Alcione (Lúcia) e Bethânia (Terezinha) e o "LP Samambaia" de Chico Buarque (foto: autor desconhecido)
Alcione (Lúcia) e Bethânia (Terezinha) e o “LP Samambaia” de Chico Buarque (foto: autor desconhecido)

Em meio a novas e emblemáticas canções, Álibi traz dois resgates primorosos da música brasileira, um em cada lado: no A, Ronda, um clássico de Paulo Vanzolini que nos leva a um passeio pelos bares da Avenida São João de 1951. No B, o bolero Negue, de Adelino Moreira e Enzo de Almeida Passos, de 1960. Duas canções “dor-de-cotovelo” que retratam o amor em meio a relações conturbadas:  na primeira, a mulher traída, desencantada da vida, que encontra seu homem “bebendo com outras mulheres, rolando dadinhos, jogando bilhar”, resultando em tragédia; na segunda, o questionamento doído e direto: “Diga que já não me quer / negue que me pertenceu / e eu mostro a boca molhada / ainda marcada pelo beijo seu”.

De Chico Buarque, o pedido de libertação direto é feito em De todas as maneiras:
“(…)
Já nos amamos com todas as palavras feitas pra sangrar
Já nos cortamos
Agora já passa da hora
Tá lindo lá fora
Larga a minha mão
Solta as unhas do meu coração
Ele tá apressado
E desanda a bater desvairado quando entra o verão”.

No entanto, é com uma obra-prima de Gonzaguinha que o amor extravasa de vez.

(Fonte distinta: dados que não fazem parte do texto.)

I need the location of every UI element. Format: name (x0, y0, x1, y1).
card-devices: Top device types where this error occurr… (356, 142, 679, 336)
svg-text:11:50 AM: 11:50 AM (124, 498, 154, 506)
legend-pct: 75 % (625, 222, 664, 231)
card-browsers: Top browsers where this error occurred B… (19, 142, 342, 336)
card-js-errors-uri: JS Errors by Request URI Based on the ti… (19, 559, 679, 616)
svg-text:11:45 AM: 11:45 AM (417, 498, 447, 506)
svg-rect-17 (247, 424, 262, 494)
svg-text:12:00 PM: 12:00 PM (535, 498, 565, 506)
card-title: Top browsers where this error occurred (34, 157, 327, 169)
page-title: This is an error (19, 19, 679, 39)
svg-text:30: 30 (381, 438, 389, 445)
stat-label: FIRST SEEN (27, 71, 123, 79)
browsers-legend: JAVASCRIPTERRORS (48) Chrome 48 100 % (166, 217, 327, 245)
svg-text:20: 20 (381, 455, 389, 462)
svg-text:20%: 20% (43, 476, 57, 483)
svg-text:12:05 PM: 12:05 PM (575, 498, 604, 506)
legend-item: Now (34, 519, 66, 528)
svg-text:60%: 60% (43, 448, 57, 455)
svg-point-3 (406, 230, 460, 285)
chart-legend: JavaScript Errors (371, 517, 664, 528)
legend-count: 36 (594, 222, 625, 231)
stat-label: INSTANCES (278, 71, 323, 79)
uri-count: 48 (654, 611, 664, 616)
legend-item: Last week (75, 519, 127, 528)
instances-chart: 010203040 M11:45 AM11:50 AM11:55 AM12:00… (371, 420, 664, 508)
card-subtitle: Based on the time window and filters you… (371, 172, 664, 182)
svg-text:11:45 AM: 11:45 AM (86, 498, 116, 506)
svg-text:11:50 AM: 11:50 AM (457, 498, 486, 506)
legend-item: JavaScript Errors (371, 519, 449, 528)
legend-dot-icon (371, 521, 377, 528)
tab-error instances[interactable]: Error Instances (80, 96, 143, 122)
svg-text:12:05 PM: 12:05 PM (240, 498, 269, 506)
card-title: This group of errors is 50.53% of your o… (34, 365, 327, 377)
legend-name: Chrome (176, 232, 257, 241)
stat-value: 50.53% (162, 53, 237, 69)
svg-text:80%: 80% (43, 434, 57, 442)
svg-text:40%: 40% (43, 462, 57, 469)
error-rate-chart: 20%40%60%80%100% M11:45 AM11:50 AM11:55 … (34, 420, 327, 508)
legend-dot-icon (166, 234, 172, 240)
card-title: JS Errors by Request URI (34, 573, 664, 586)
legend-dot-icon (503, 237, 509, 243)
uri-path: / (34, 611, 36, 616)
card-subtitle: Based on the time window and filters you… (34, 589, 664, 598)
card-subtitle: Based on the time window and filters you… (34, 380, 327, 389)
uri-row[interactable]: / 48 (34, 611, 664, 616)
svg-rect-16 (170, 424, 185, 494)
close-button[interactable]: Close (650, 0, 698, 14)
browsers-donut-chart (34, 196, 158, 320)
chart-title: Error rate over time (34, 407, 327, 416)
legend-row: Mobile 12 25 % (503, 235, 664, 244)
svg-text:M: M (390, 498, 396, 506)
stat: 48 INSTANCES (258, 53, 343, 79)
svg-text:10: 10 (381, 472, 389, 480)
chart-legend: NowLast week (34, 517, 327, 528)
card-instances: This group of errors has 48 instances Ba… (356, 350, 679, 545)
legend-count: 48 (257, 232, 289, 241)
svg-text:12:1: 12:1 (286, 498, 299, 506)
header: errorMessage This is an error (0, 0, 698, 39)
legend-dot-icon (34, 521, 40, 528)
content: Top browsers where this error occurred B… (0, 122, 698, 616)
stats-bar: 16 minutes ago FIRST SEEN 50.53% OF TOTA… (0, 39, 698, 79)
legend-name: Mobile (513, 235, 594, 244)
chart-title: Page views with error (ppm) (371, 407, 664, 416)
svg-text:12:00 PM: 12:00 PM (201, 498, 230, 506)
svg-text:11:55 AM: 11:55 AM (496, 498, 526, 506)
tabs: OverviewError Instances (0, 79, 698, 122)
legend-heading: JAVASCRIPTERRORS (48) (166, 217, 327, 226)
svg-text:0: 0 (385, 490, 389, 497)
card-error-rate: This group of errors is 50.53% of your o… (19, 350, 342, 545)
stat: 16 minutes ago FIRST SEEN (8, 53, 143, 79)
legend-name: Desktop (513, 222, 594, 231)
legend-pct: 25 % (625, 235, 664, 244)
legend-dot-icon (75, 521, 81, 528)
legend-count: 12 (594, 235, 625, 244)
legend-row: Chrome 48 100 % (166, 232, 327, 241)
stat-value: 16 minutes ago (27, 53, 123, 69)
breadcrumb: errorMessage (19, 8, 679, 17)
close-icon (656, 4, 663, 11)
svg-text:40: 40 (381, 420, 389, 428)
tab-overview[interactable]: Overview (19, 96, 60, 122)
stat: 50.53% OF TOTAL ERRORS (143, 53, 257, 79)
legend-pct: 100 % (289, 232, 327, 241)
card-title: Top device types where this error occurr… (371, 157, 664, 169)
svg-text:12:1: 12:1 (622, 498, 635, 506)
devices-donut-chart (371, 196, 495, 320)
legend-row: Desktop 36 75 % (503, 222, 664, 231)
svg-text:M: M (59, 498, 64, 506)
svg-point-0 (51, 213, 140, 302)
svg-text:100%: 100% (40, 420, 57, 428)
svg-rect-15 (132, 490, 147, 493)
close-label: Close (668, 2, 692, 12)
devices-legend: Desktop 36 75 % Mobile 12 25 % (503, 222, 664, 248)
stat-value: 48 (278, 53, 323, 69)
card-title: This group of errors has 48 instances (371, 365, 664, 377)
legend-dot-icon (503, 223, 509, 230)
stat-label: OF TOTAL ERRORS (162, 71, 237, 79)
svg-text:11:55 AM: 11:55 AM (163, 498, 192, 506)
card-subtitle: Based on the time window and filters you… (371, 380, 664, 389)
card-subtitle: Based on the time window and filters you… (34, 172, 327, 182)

Em Explode coração, a mensagem de amor da mulher que, feito louca, alucinada e criança, não consegue mais segurar o sentimento disfarçado, escondido e dissimulado. Um dos maiores sucessos de Maria Bethânia em sua carreira.

Fechando o disco, os versos e o cavaquinho de Rosinha de Valença retratam a beleza e a simplicidade da vida do campo em Interior, a única música do disco que não se tornou um hit nas rádios mas, nem por isso, deixa de ter o seu valor. Uma carta com um pedido de envio de cheiros e sentimentos que só o interior guarda:
“Maninha me mande um pouco
Do verde que te cerca
Um pote de mel
Meu coleiro cantor, meu cachorro veludo
E umas jaboticabas
Maninha me traga meu pé de laranja-da-terra
Me traga também um pouco de chuva
Com cheiro de terra molhada
Um gosto de comida caseira
Um retrato das crianças
E não se esqueça de me dizer
Como vai indo minha madrinha
E não se esqueça de uma reza forte
Contra mau-olhado”

No encarte do LP, Bethânia revela: “Interior, Rosinha fez pra mim. Quando gravei e ela ouviu, me pediu para dedicar a Clara Maria, minha irmã e madrinha. Aqui está”.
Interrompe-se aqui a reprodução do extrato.